Résumé de la décision
Le tribunal de proximité de Pantin a rendu un jugement le 10 juin 2024, suite à une audience publique tenue le 8 avril 2024, concernant un litige entre la Société FONCIERE CRONOS, SAS, et Monsieur [Y] [M] [X]. La SAS avait demandé la résiliation judiciaire d'un bail de stationnement, l'expulsion de Monsieur [Y] ainsi que le paiement de diverses sommes. Cependant, le tribunal a soulevé d'office son incompétence matérielle pour traiter le litige, estimant que seul le tribunal judiciaire de Bobigny était compétent pour statuer sur les demandes d'expulsion et d'indemnité d'occupation. Le dossier a donc été transmis au tribunal judiciaire, et les dépens ont été réservés.
Arguments pertinents
1. Incompétence matérielle : Le tribunal a constaté qu'il n'était pas compétent pour connaître des demandes d'expulsion et d'indemnité d'occupation, qui relèvent de la compétence du tribunal judiciaire. En effet, l'article L 213-4-3 du code de l'organisation judiciaire stipule que "le juge des contentieux de la protection connaît des actions tendant à l'expulsion des personnes qui occupent aux fins d'habitation des immeubles bâtis sans droit ni titre".
2. Nature des demandes : La demande de résiliation judiciaire du bail est considérée comme une demande indéterminée liée à l'exécution d'une obligation, ce qui pourrait relever de la compétence du tribunal de proximité. Cependant, les demandes d'expulsion et d'indemnité d'occupation, qui sont des demandes distinctes, nécessitent l'intervention du tribunal judiciaire.
3. Transmission du dossier : Conformément à l'article 82 du code de procédure civile, le tribunal a décidé de transmettre le dossier au tribunal judiciaire de Bobigny, en précisant que cette décision est prise à défaut d'appel dans un délai de quinze jours.

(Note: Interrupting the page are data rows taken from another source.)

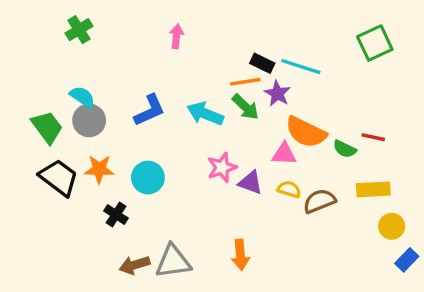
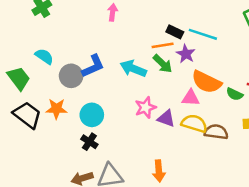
gray circle: (89, 120) -> (71, 76), moved
yellow semicircle: (289, 189) -> (194, 123), size x1.5
brown semicircle: (319, 201) -> (216, 132), turned 30
black cross: (116, 215) -> (89, 142), moved

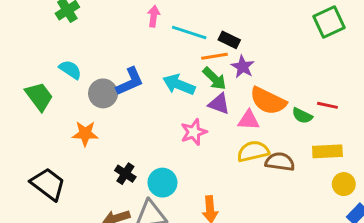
cyan line: (203, 34) -> (189, 32), moved
black trapezoid: (27, 115) -> (48, 184), moved
cyan circle: (92, 115) -> (162, 183), moved
purple triangle: (166, 119) -> (219, 104), moved
yellow semicircle: (194, 123) -> (253, 151), turned -30

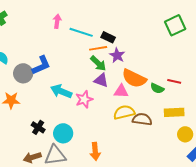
cyan arrow: (179, 84) -> (61, 91), moved

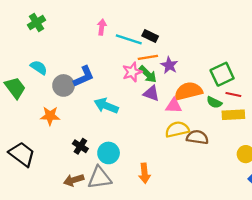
green square: (175, 25) -> (222, 74), moved
black rectangle: (108, 37) -> (150, 36), moved
orange semicircle: (134, 78) -> (188, 91), turned 140
pink star: (84, 99) -> (132, 72), moved
yellow rectangle: (174, 112) -> (233, 115), moved

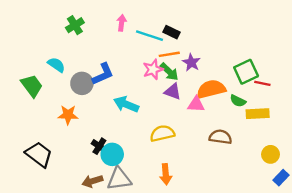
green cross: (37, 23) -> (75, 25), moved
red line: (233, 94) -> (262, 83), moved
yellow semicircle: (177, 129) -> (162, 133), moved
cyan circle: (109, 153) -> (112, 154), moved

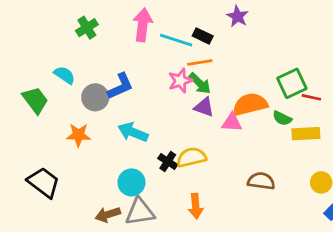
pink arrow: (121, 23) -> (143, 25), size x1.6
purple star: (191, 62) -> (237, 16), moved
cyan arrow: (126, 104) -> (133, 132), moved
brown semicircle: (220, 137) -> (261, 181), moved
black cross: (99, 146) -> (168, 161), moved

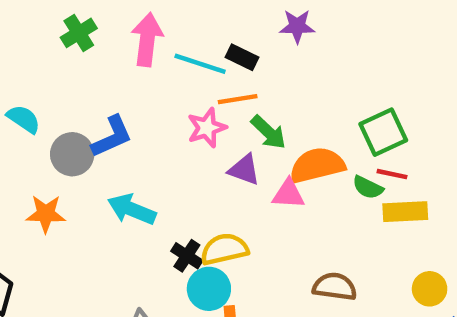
purple star: (237, 16) -> (297, 26), turned -30
green cross: (87, 28) -> (79, 33), moved
green arrow: (200, 83) -> (269, 132), moved
red line: (311, 97) -> (392, 174), moved
cyan circle: (131, 182) -> (209, 289), moved

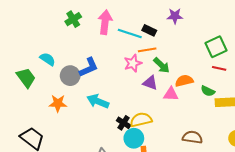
green square: (383, 132) -> (216, 47), moved
orange semicircle: (317, 165) -> (184, 81), size x0.7
red line: (392, 174) -> (219, 68), moved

Interprétations et citations légales
1. Compétence des juridictions : L'article 33 du code de procédure civile précise que "la compétence des juridictions en raison de la matière est déterminée par les règles relatives à l'organisation judiciaire et par des dispositions particulières". Cela souligne l'importance de respecter les règles de compétence d'attribution, qui sont d'ordre public.

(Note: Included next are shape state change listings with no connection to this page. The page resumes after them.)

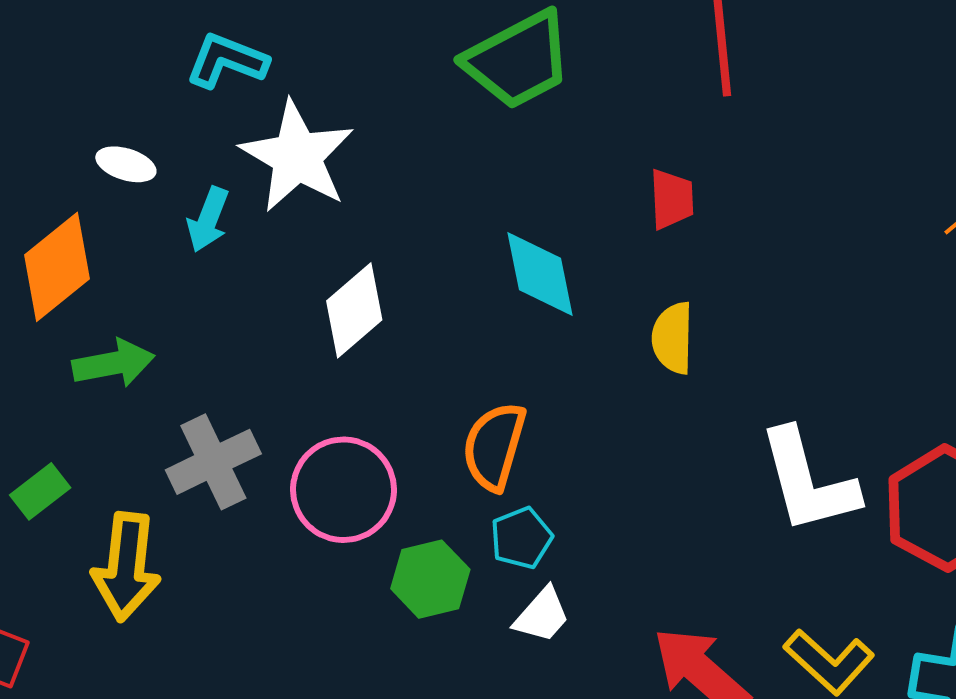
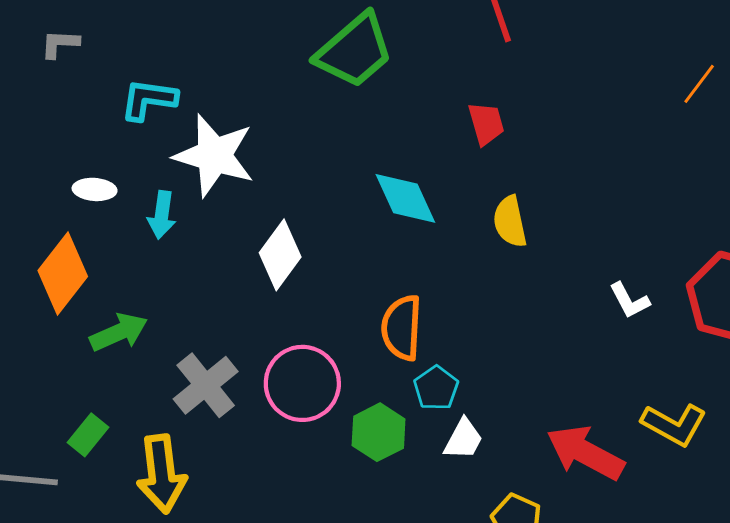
white L-shape: (808, 481) -> (629, 300), size x0.5

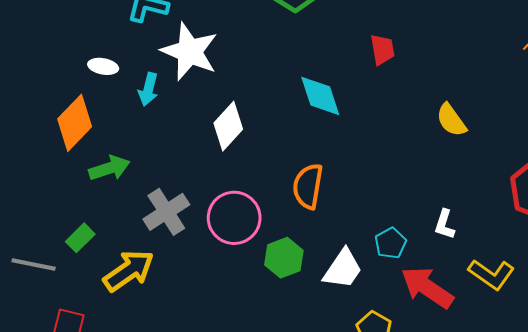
yellow semicircle: (510, 222) -> (451, 120), moved, turned -30
white L-shape: (629, 300) -> (444, 224), moved, turned 40
cyan pentagon: (436, 388) -> (390, 243), moved
white trapezoid: (463, 439) -> (343, 269), size x1.4
yellow arrow: (162, 474) -> (129, 271), turned -124

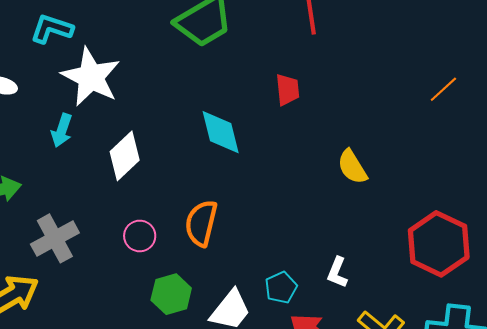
cyan arrow: (148, 89) -> (62, 130), moved
pink circle: (234, 218) -> (140, 236), moved, size x0.6

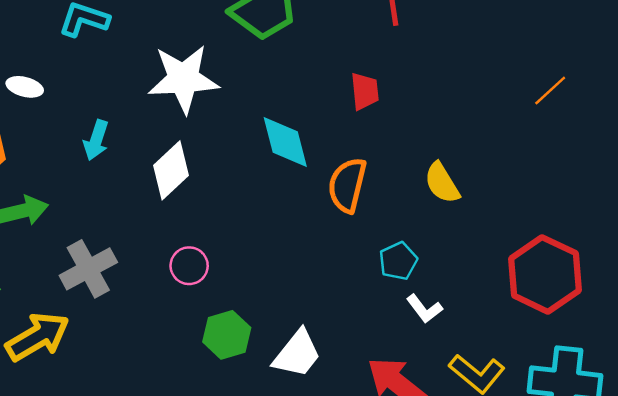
white star: (91, 77) -> (183, 79), moved, turned -30
orange semicircle: (201, 223) -> (347, 185), moved
white L-shape: (337, 272) -> (424, 309), turned -60
cyan pentagon: (281, 288) -> (398, 261), moved

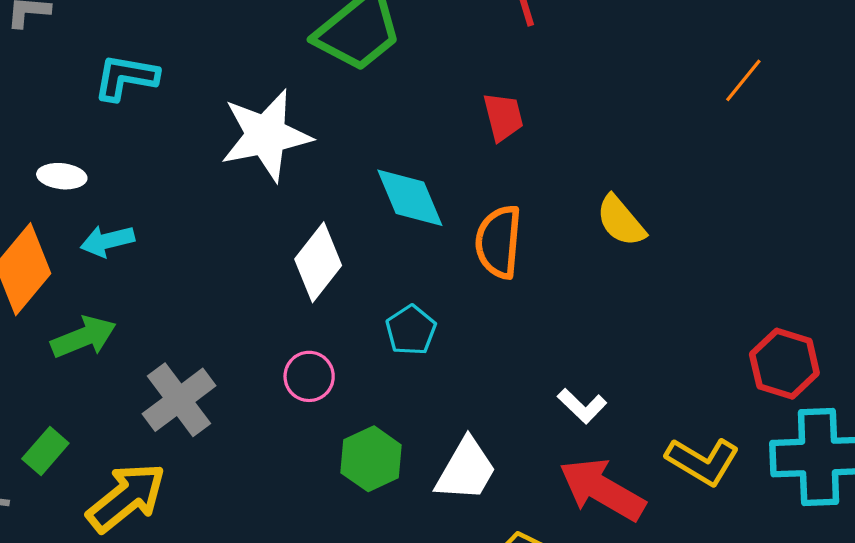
cyan arrow: (96, 140) -> (107, 241), moved, turned 66
white diamond: (171, 170) -> (318, 262), moved
cyan pentagon: (398, 261) -> (411, 330), moved
red hexagon: (545, 274) -> (784, 364), moved, size x0.7
white L-shape: (424, 309) -> (582, 406), moved

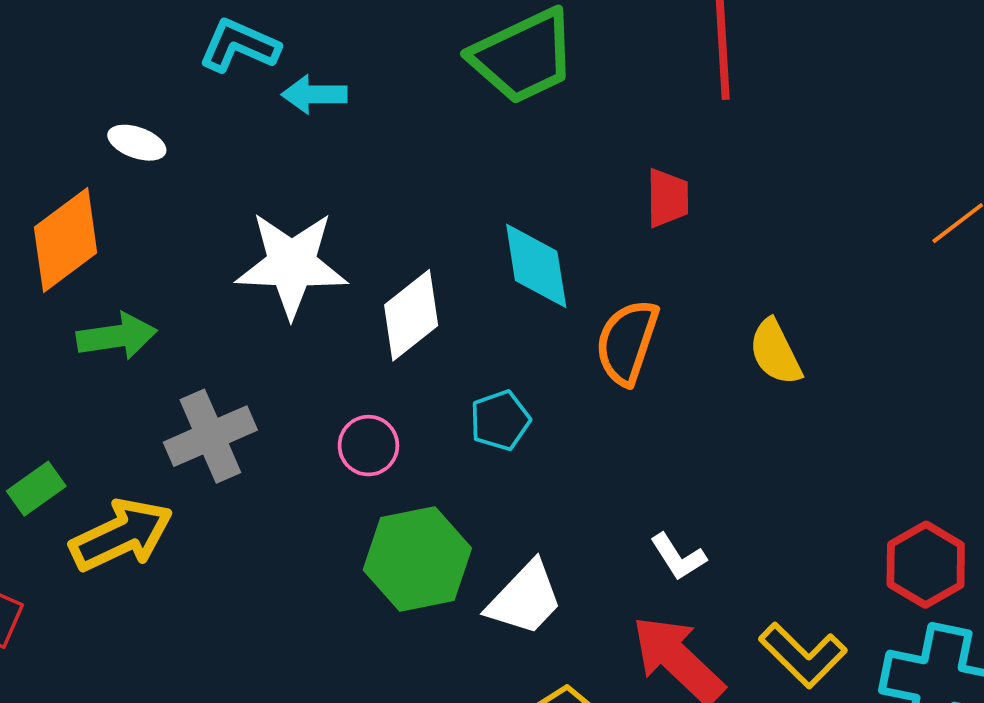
white star: (266, 135) -> (292, 264), moved
cyan arrow: (107, 241) -> (314, 94), moved
green rectangle: (45, 451) -> (36, 489), moved
green hexagon: (371, 459) -> (417, 559), size x1.4

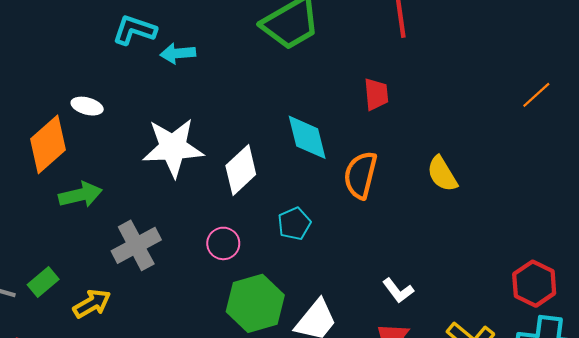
white ellipse: (137, 143) -> (87, 106), moved
yellow arrow: (121, 535) -> (92, 304), size x0.7

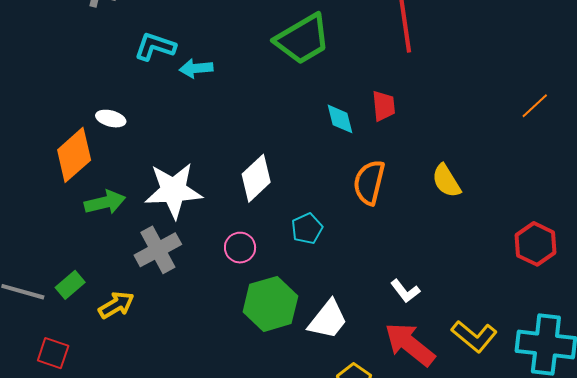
cyan diamond: (307, 137) -> (340, 119), moved, size x0.7
white star: (173, 148) -> (174, 190), moved
red hexagon: (534, 284) -> (535, 244), moved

2. Incompétence d'office : L'article 76 du même code indique que "l'incompétence peut être prononcée d'office en cas de violation d'une règle de compétence d'attribution lorsque cette règle est d'ordre public". Cela justifie la décision du tribunal de se déclarer incompétent sans que le défendeur ait besoin de soulever cette question.
3. Compétence du tribunal judiciaire : L'article L 211-3 du code de l'organisation judiciaire stipule que "le tribunal judiciaire connaît de toutes les affaires civiles et commerciales pour lesquelles compétence n'est pas attribuée, en raison de la nature de la demande, à une autre juridiction". Cela renforce l'idée que les demandes d'expulsion et d'indemnité d'occupation doivent être traitées par le tribunal judiciaire.
4. Transmission du dossier : L'article 82 du code de procédure civile précise que "le greffe transmettra le dossier de l'affaire avec une copie de la présente décision à ladite juridiction". Cela formalise la procédure de renvoi du dossier au tribunal compétent.
En conclusion, le tribunal de proximité de Pantin a agi conformément aux règles de compétence en matière civile, en se déclarant incompétent pour traiter les demandes de la SAS FONCIERE CRONOS et en transmettant le dossier au tribunal judiciaire de Bobigny.